Conservation breeding of giant pandas in China is a fascinating story. From a futile beginning only a few decades ago, the Chinese have made remarkable progress in developing a healthy population of giant pandas that not only provides a valuable research resource but also an insurance policy against extinction. Many of the steps forward have been made by the Chinese themselves, but advancements accelerated even more quickly with a request for advice from the Chinese Association of Zoological Gardens to the IUCN/SSC Conservation Breeding Specialist Group. The result was a stakeholder workshop followed by a unique Biomedical Survey - a multidisciplinary, cross-cultural effort that started as an experiment and blossomed into a relationship that has generated massive new information on the giant panda, most of which is summarised in this book. This project produced a host of new research questions, partnerships and capacity building initiatives. Additionally, data generated from this project have taken giant panda management in new directions, from enhancing reproduction in previously infertile individuals, to developing a global cooperative breeding programme to maintain genetic diversity.

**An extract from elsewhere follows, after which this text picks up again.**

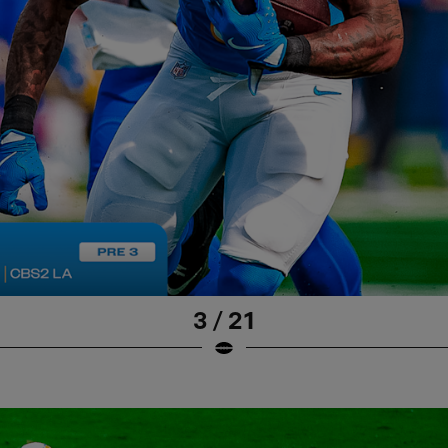
3 / 21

This book is the first-ever compendium on the biology and management of giant pandas, and provides a summary of contemporary scientific information derived from studying more than 60 giant pandas living in zoos and breeding centres in China. It adds data to our fragmented knowledge concerning giant panda biology, including health issues, behaviour, nutrition, reproductive physiology/endocrinology, assisted breeding, early development and social competence, behavioural enrichment and medical and genetic management.
As importantly, these new data have been gleaned from a multi-institutional, multidisciplinary approach involving partnerships and coordinated teams of western and Chinese scientists. In addition to the scientific data presented, this text tells an appealing story of partnerships and collaboration, describing how people from diverse cultures worked hand-in-hand to resolve the health and reproductive problems facing giant pandas living in Chinese zoos and breeding centres. Each chapter also describes what we do not yet know while offering explicit recommendations for future studies. I heartily concur with the conclusion of virtually all authors that the highest priority is to continue to build capacity, generating a cadre of young, enthusiastic scientists prepared to tackle the difficult issues facing the rich biodiversity of China (far beyond giant pandas). Extending this capacity, most of all, is the legacy of this ground-breaking endeavour.